This series did not begin with the intention of diagnosing a pathology.
It began with a series of frustrations: with debates that never resolve, with theories that grow ever more sophisticated while remaining curiously untouched by events, and with critiques that seem always to miss their mark. What gradually became clear is that these were not independent problems, but expressions of a single underlying pattern.
That pattern is theoretical pathology.
What makes such pathologies difficult to address is not their subtlety, but their success. They reward intelligence, sustain communities, and generate impressive internal achievements. They do not announce themselves as failures. On the contrary, they often appear as the most advanced forms of theory available.
The purpose of this series has been to make that success intelligible — and therefore questionable.
No attempt has been made to adjudicate particular research programmes, nor to draw up a list of offenders. Pathology is not a verdict passed on specific theories so much as a risk inherent in theory-making itself, especially when abstraction, mathematics, and institutional momentum align too smoothly.
The central claim has been modest but demanding: that theory requires a place where the world can push back.
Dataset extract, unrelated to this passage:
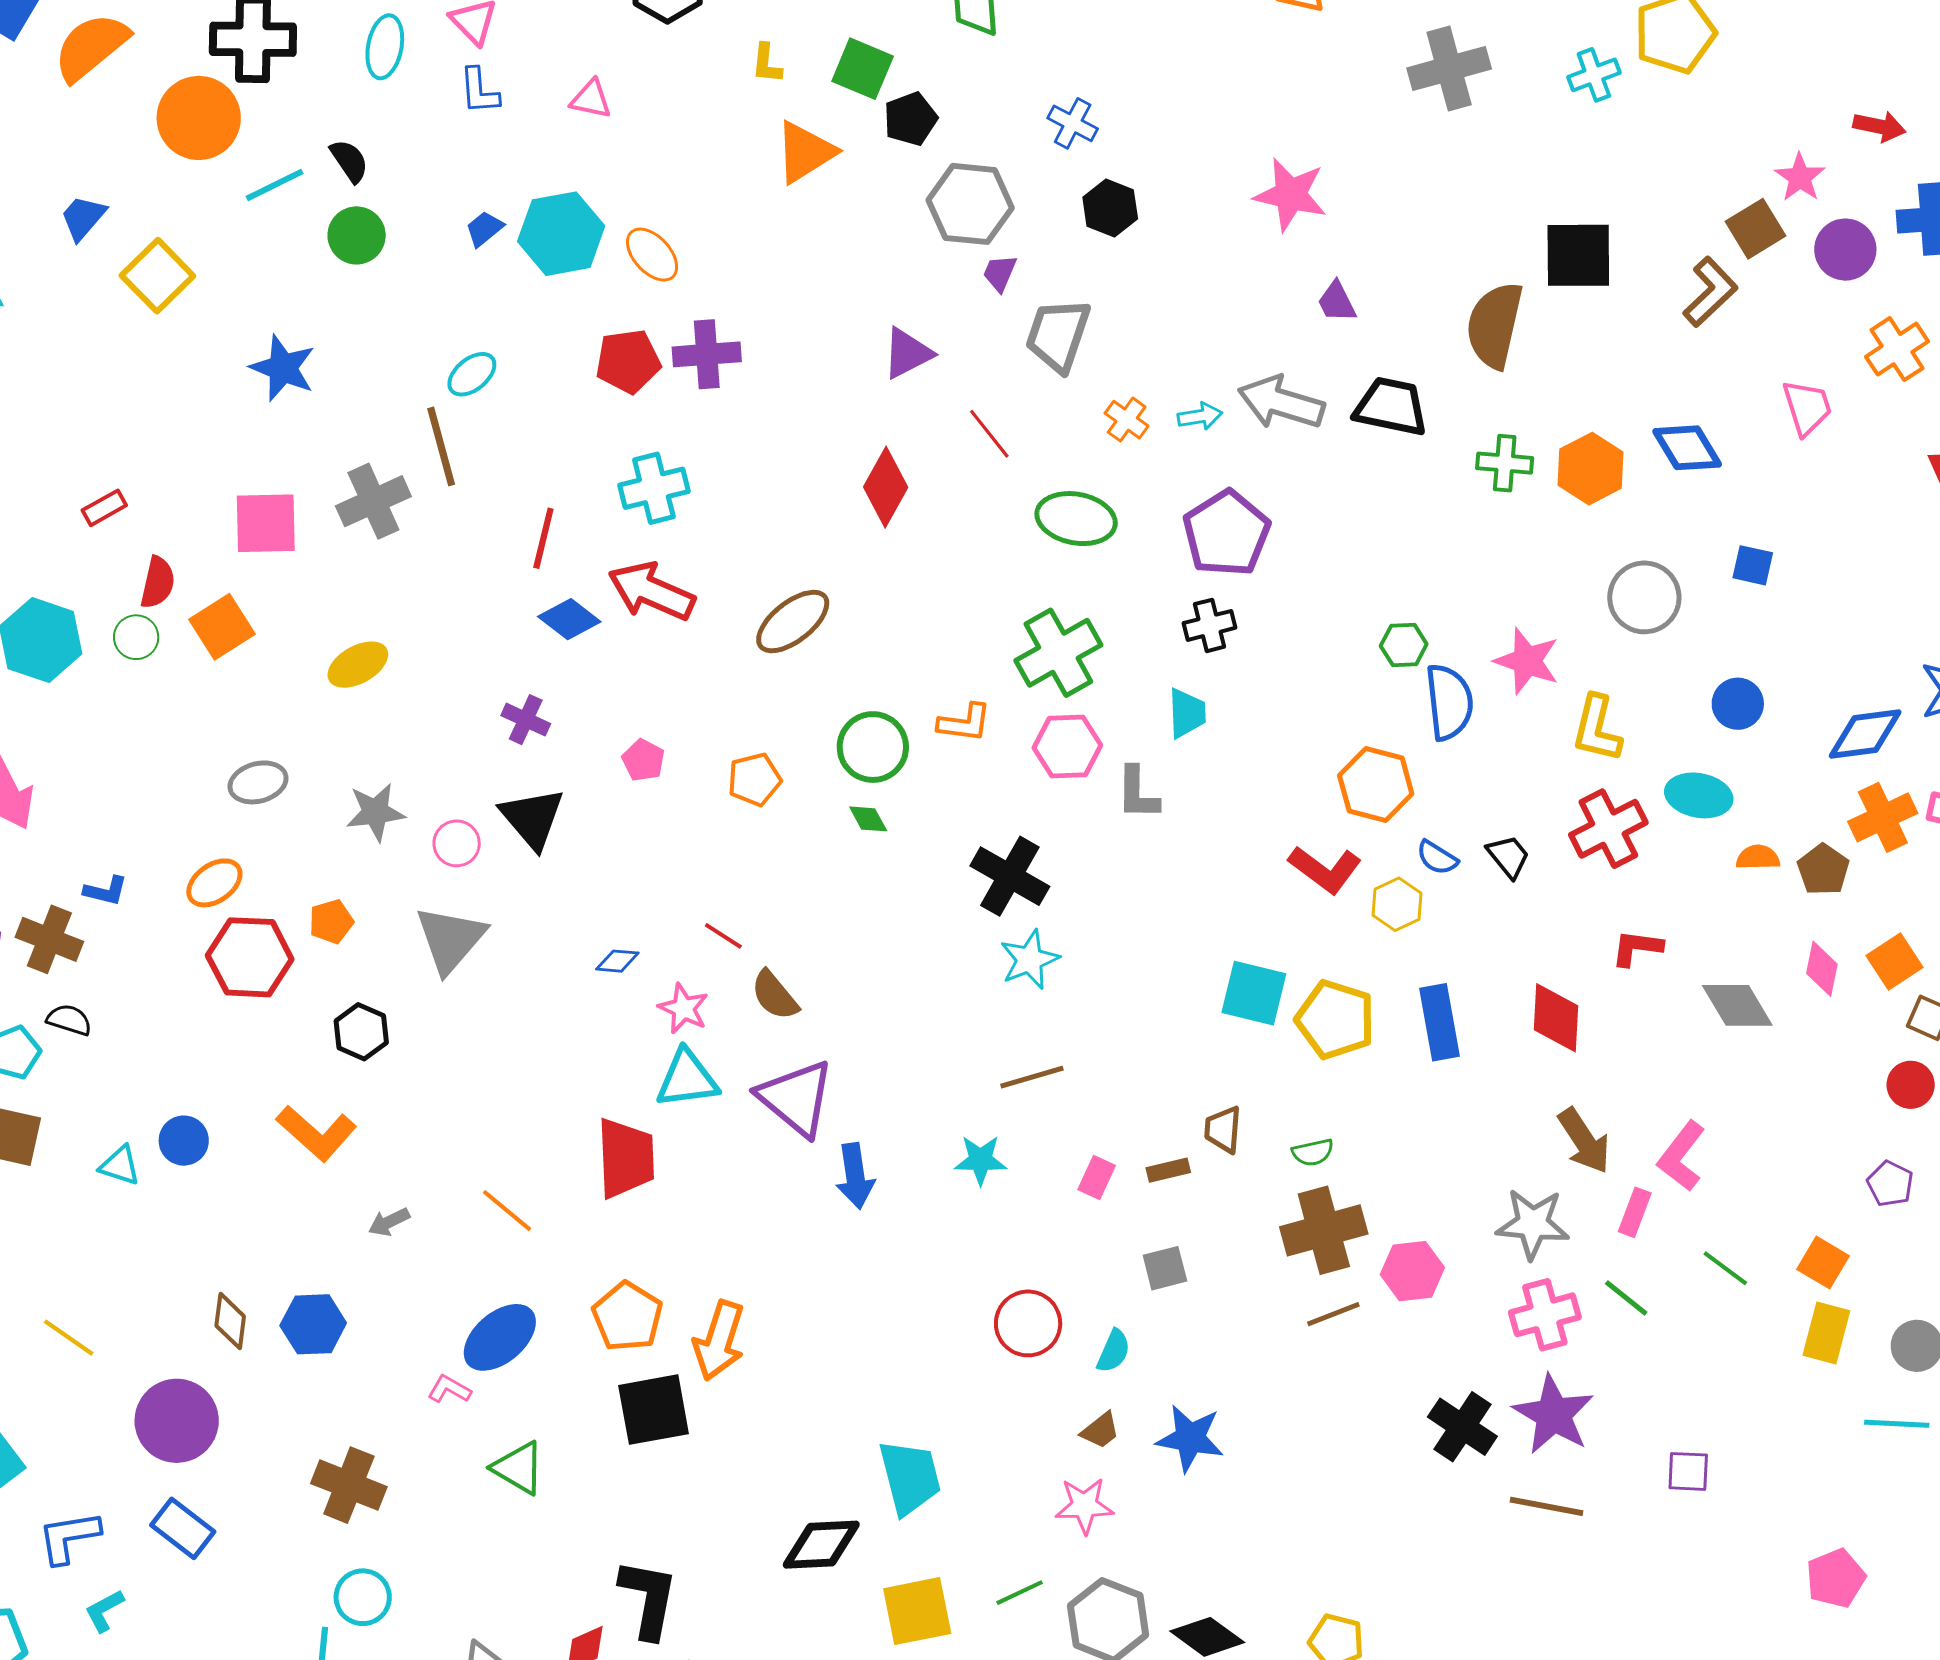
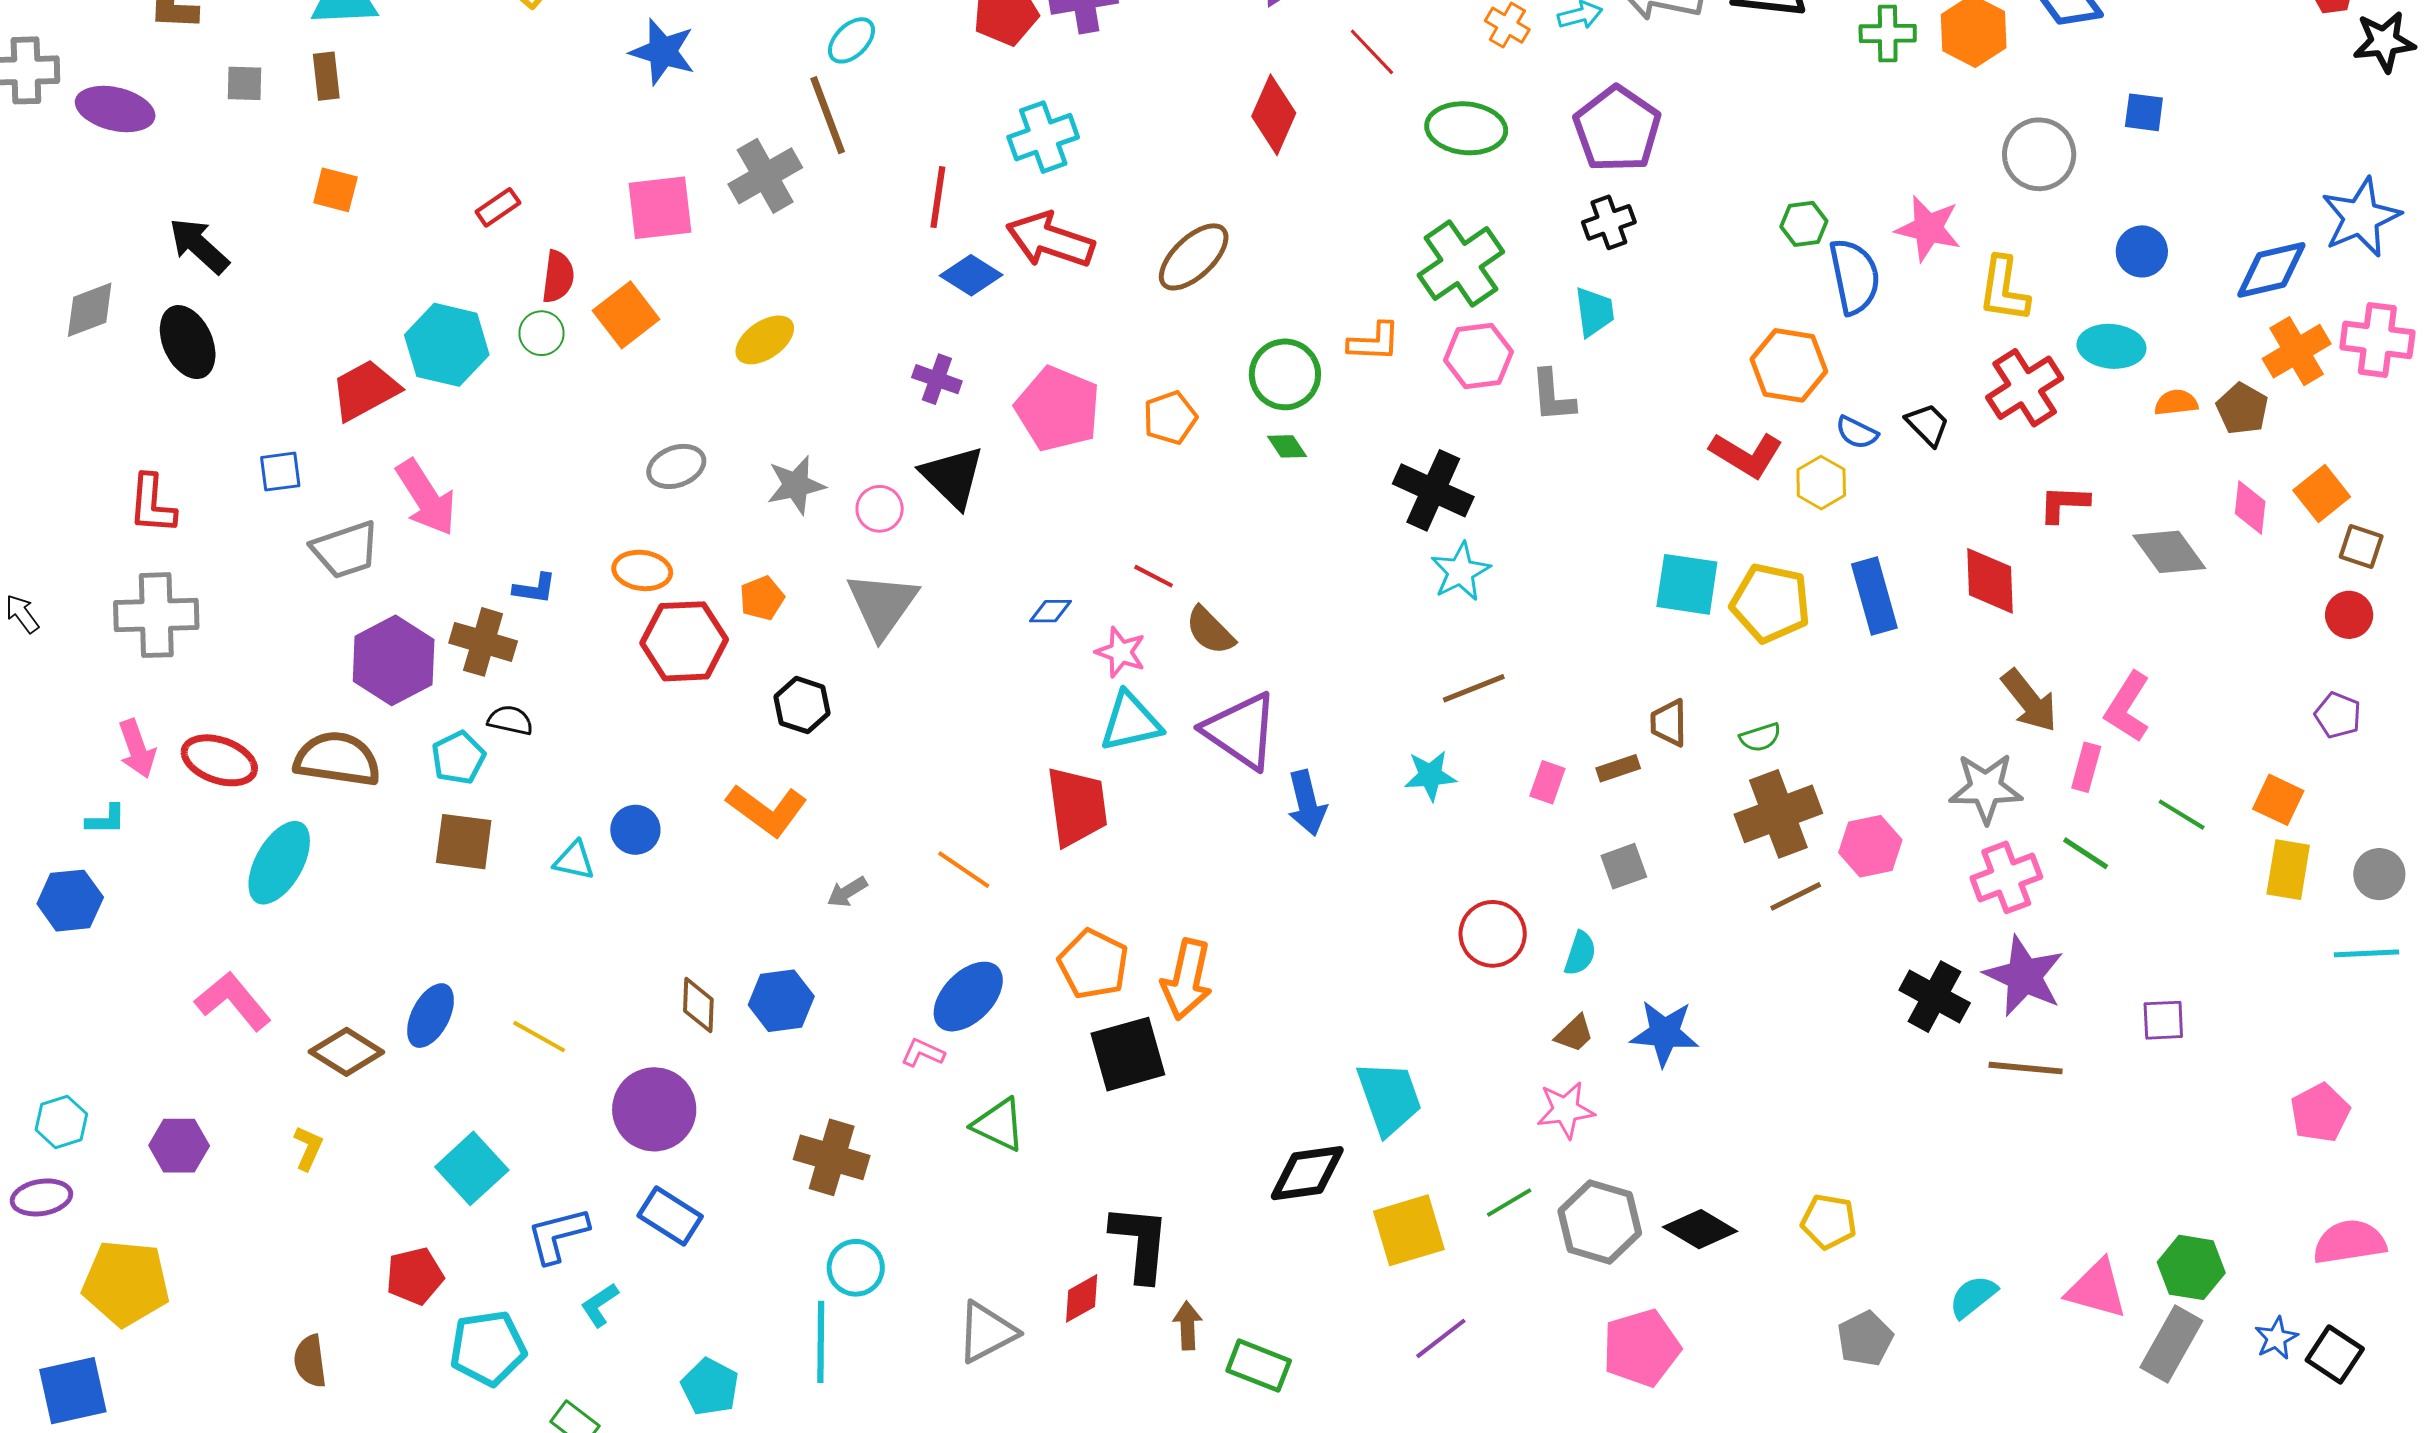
pink pentagon: (643, 760) -> (1058, 409), size x2.0
orange ellipse: (214, 883) -> (642, 570), turned 48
When that place disappears, theory does not stop. It changes its criteria of success.
Restoring that place does not require abandoning mathematics, sophistication, or ambition. It requires recovering a distinction that is easy to lose precisely because it usually does its work quietly: the distinction between articulating possibility and encountering actuality.
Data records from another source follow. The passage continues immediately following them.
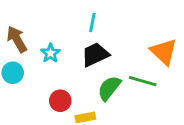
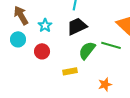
red circle: (60, 101) -> (42, 51), moved

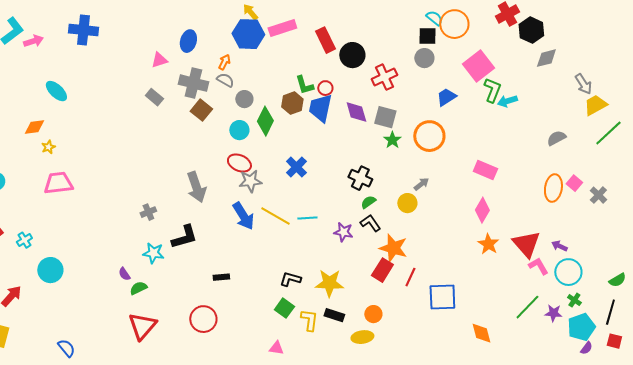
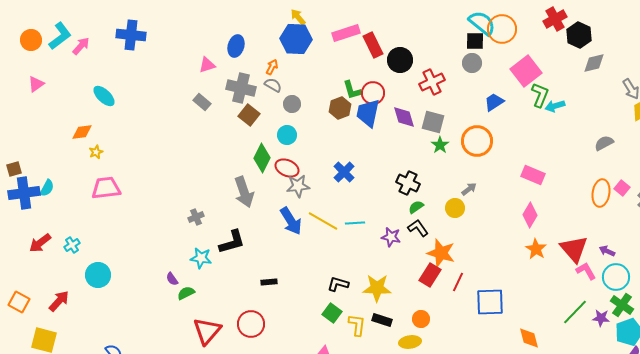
cyan semicircle: (434, 18) -> (482, 23), size x1.6
pink rectangle: (282, 28) -> (346, 33), moved
pink arrow: (33, 41) -> (81, 46), turned -30
red circle: (325, 88) -> (373, 93), size x1.5
green diamond: (265, 121) -> (262, 158), moved
green cross: (574, 300) -> (622, 305), size x1.6
red triangle: (142, 326) -> (207, 331), moved

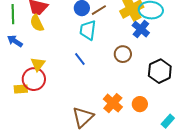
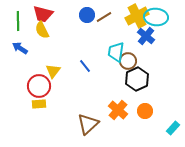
cyan trapezoid: (88, 30) -> (116, 52), moved
yellow triangle: (38, 64) -> (53, 71), moved
black hexagon: (160, 71) -> (137, 79), moved
yellow rectangle: (21, 89) -> (39, 104), moved

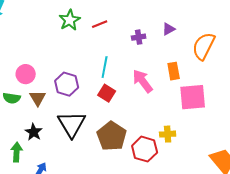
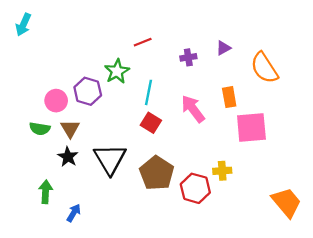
green star: (70, 20) -> (117, 71), moved
orange semicircle: (204, 46) -> (264, 68), turned -60
purple hexagon: (67, 84) -> (88, 91), moved
black star: (34, 132) -> (68, 157), moved

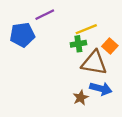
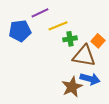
yellow line: (86, 29) -> (58, 26), moved
brown star: (81, 98) -> (72, 87), size x1.5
Whether contemporary physics — or any other theoretical discipline — will find ways to sustain that distinction remains an open question. This series offers no guarantees, only a way of seeing.
If it has done its work, readers may find themselves less impressed by elegance alone, more attentive to how words are doing work, and more cautious about theories that cannot say what would count as their failure.
That shift in attention is not a cure.
But it is the beginning of responsibility.